Polymath, widely regarded as the pioneers of Security Token Offering and related services in the US, recently made an announcement through a blogpost which caught everyone’s attention. 

The STO issuance platform revealed that it will develop a purpose-built blockchain specifically for security tokens, in collaboration with Charles Hoskinson, co-founder of Ethereum and Cardano.

But why built a new blockchain just for security token? Because current blockchain networks weren’t built with compliance with regulatory norms in mind. 


Breakdown of STO issuance platforms

STO services


An overwhelming majority of STOs being launched, are on Ethereum. While this platform is greatly beneficial for its relative ease of development and interoperability it is not ideal for security tokens.


Simply because it wasn’t built with compliance in mind.

Some of the other significant players in the Security Token issuance and management space include companies such as Securitize, Stellar, NEO and Waves among many others. 

Notably, Polymath believes adoption rate of security tokens and security token offerings have not matched with the excitement around them. Pointing to the lack of purpose-built blockchain’s specifically for security token as being the reason for this. Hence the company believes Polymesh, which is built ground-up with regulatory compliance in mind might increase the adoption rate of security tokens and STOs. 

Polymath has also invited Charles Hoskinson as the co-architect of Polymesh. Charles is the co-founder of popular blockchain projects such as Ethereum and Cardano and seems like the right person to help lead Polymath’s new venture. 


The number of STOs surge by 130%

STO services

Globally, the number of STOs being launched observed a huge surge of 130% during Q1 2019 with as many as 47 being launched, according to InWara’s Security Token Offering report.

The surge in STO numbers was welcomed by the crypto community with open arms against the backdrop of dwindling ICO numbers. STO stepped into the limelight as an evolutionary change in a hostile environment for unregulated Initial Coin Offerings. ICO projects, especially in the US, ran the incredible risk of being shut down for violation of federal securities laws. 
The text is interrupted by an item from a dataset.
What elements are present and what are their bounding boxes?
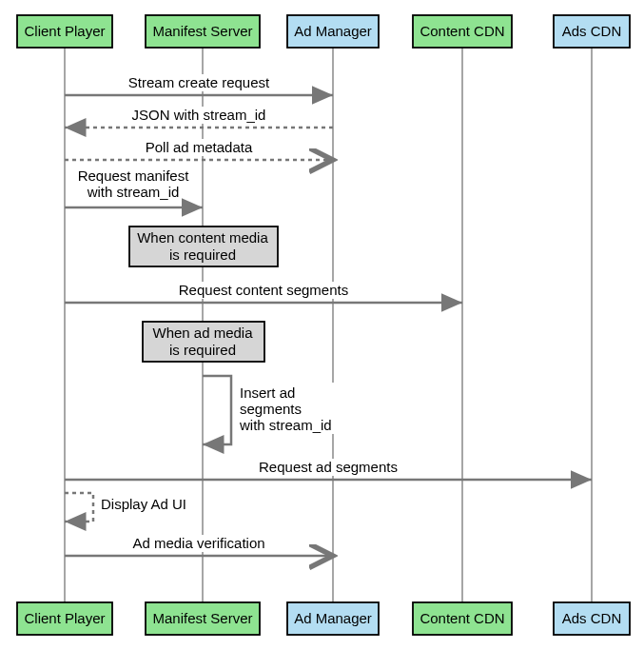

What laws did ICOs violate? 

The Securities and Exchanges Commission or the SEC believes most ICO projects actually constitute a security offering rather than a simple utility token offering as promoters are touting.To know more about the SEC take on what constitutes as security, check out token taxonomy act explained article. But since most ICO projects and utility token qualify the Howey test the SEC believes these projects are in violation of the Securities Act of 1933 and 1934 and other federal securities laws set down by the regulator.